*What the task requires:*
In the entries below, how many lines hold the string "since"? Answer with the number only.

Data records below:

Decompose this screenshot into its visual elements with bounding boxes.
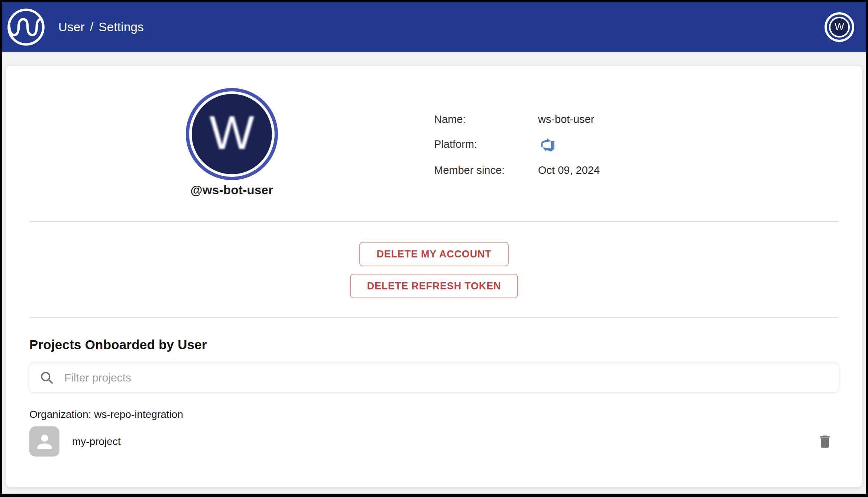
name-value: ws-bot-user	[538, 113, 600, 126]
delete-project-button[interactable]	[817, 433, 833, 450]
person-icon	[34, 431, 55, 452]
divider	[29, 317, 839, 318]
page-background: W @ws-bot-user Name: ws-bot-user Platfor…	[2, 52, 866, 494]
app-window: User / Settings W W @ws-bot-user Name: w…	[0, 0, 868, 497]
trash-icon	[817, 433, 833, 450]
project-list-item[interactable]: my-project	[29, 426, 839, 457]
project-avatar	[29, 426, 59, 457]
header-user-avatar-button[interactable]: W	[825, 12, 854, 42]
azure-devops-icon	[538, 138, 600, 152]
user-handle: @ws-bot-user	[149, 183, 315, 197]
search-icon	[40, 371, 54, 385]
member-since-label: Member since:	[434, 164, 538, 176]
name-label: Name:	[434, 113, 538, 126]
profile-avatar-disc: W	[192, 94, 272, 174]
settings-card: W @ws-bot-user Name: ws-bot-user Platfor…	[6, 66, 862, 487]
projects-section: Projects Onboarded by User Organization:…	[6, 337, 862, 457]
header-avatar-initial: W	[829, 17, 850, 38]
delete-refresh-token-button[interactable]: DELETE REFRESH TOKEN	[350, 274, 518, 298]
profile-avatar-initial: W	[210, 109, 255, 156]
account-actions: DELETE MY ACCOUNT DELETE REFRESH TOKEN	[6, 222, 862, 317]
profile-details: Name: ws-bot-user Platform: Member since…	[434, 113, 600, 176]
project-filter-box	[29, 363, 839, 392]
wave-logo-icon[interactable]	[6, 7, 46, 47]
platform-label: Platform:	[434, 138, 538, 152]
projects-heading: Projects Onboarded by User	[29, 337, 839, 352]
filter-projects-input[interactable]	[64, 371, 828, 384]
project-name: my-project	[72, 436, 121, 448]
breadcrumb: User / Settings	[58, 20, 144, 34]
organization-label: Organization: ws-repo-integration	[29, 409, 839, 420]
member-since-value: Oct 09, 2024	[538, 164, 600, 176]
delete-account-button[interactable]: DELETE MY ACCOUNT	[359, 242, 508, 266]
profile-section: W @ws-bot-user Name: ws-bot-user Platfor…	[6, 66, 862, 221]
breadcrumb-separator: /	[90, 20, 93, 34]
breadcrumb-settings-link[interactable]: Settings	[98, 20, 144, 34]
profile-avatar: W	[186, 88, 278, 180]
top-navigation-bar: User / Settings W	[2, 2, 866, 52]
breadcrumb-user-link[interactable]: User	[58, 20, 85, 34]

End of Data records.

*Completed exercise:*
3